Si je devais donner le film qui m’a donné l’amour du cinéma, je citerais Les Sept Mercenaires. C’est dire toute l’affection que je porte à John Sturges, dont j’apprécie quasiment tous les films que j’ai pu voir jusqu’à présent, de Un Homme est passé à La Grande Evasion, en passant par les nombreux westerns (seule exception à cette règle, Un Silencieux au bout du canon, film poussif sans grand intérêt).
Dernier film de Sturges, L’Aigle s’est envolé est un film de guerre, et en disant cela on pense être en terrain conquis, d’autant plus que cette seconde moitié des années 70 nous a fourni beaucoup de films de ce genre, dont certains sont plutôt bons. Et le film va quand même nous surprendre en nous entraînant sur un terrain inhabituel.
D’abord parce que les protagonistes du films sont les nazis. Mais des nazis peu ordinaires, peu orthodoxes, pourrait-on dire.
L’action se déroule à la fin de la guerre. La défaite du Reich ne fait plus aucun doute, et on se permet de critiquer l’attitude du chef suprême.
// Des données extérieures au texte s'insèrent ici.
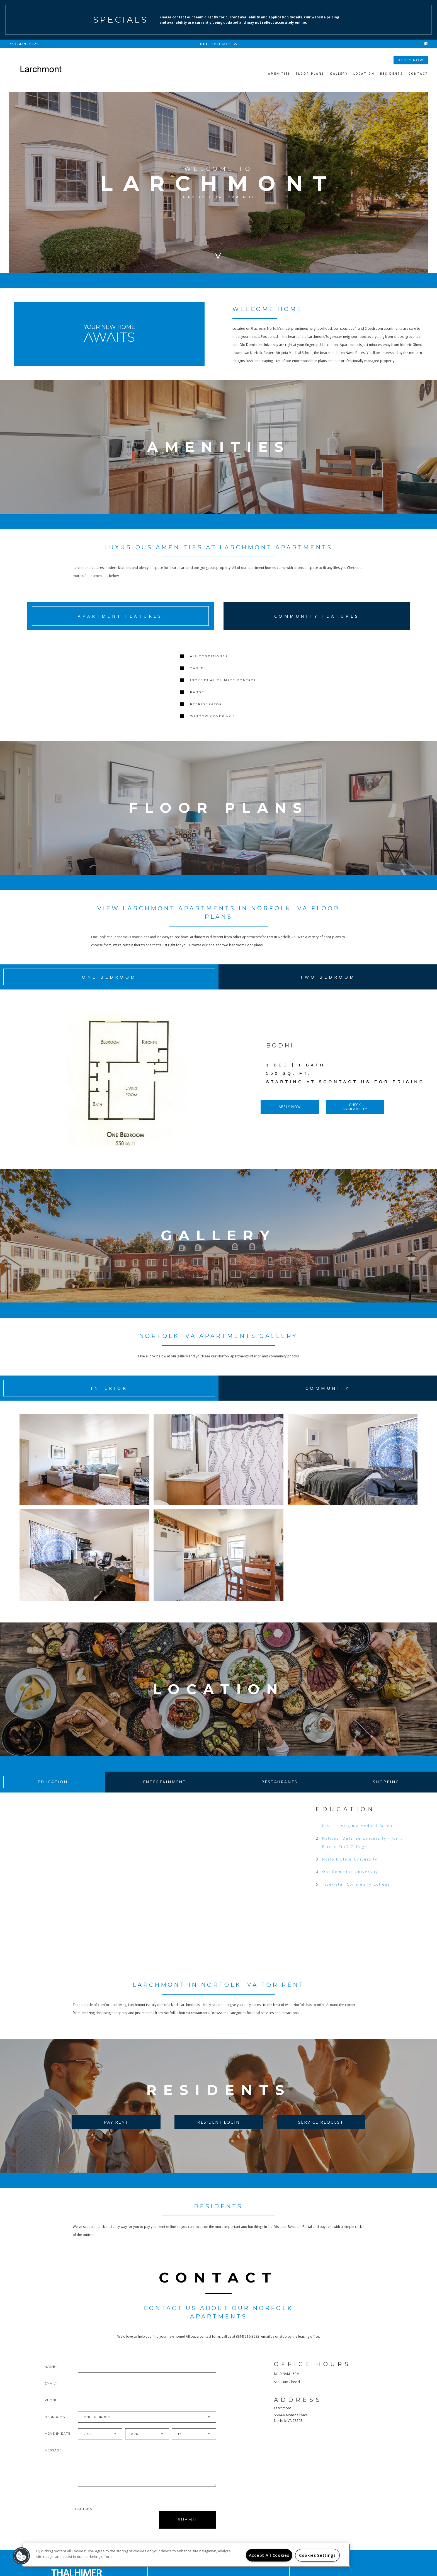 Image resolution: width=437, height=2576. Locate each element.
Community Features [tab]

Dès les premières minutes, nous voyons un des dirigeants du Reich dresser le portrait d’un Hitler complètement taré, alternant crises de colère et délires mégalos à une vitesse folle (et il semblerait, historiquement parlant, que c’était bel et bien le cas). Cette atmosphère de fin d’empire est bien amenée et distille dans une film une certaine mélancolie vraiment bienvenue.
En tout cas, on n’hésite plus à contredire le Führer, voire à trouver que ses idées sont stupides. Et c’est bien le cas de cette idée qui va servir de point de départ au film : enlever Churchill et l’emmener captif en Allemagne. Et un officier supérieur, le colonel Radl, incarné par un Robert Duvall devenu borgne pour l’occasion, est chargé de prouver que l’opération est infaisable. Or, c’est l’exact opposé qui va arriver : non seulement il va se convaincre que c’est possible, mais il va même monter l’opération.
Nous voilà donc dans un cas particulier, puisque nous, spectateurs, savons très bine que cette opération (fictive) a échoué. Nous sommes donc quasiment dans le cas d’une tragédie, où la fatalité de l’échec pèse sur les personnages (fatalité doublée, d’ailleurs : échec de l’opération, et échec du Reich dans son ensemble). Or, les tragédies sont avant tout des histoires de morale, d’honneur. Et c’est là, sans aucun doute, le noeud de l’action.
Pour diriger le commando chargé de mener l’opération, on choisit donc le colonel Steiner (Michael Caine), une forte tête habitué aux coups d’éclat. Et, très vite, Steiner se révèle être un nazi plutôt étrange, cherchant à sauver une jeune femme juive promise au train de la mort. Et avec lui, la question de la morale personnelle va se poser au centre du film, une morale qui échappe à l’idéologie. Cela n’empêche pas Steiner d’être un salopard s’il le faut : son objectif est de réussir sa mission, même s’il faut décimer un village anglais pour le faire.
Et nous, spectateurs, sommes dans une situation complexe, voire inconfortable, tout à fait intéressante : apprécier un nazi, un personnage complexe, à la fois homme d’honneur et criminel.
La même situation va se répéter avec le personnage interprété par l’immense Donald Sutherland, Liam Devlin. Personnage cynique et calculateur, collabo et proche de l’IRA, mais dont l’humanité va resurgir lors d’une relation amoureuse, et qui, lui aussi, sera confronté à un choix d’ordre moral.
Il est intéressant de constater aussi que les nazis vont se faire repérer lorsqu’un Allemand va sauver une petite fille de la noyade. Un acte de sauvetage qui va épargner la vie d’une gamine mais ruiner tout le plan allemand.
Tout cet aspect n’empêche absolument pas le film d’être un bon divertissement, sans temps mort. Sturges fait alterner action, scènes romantiques, mélancolie et quelques pointes d’humour (avec Sutherland, mais aussi avec l’inénarrable Larry Hagman, le futur JR de Dallas, ici dans le rôle d’un officier allié incompétent). Le rythme reste très bon, malgré la durée du film. Et le casting est exceptionnel (à noter Donald Pleasance dans le rôle de Himmler).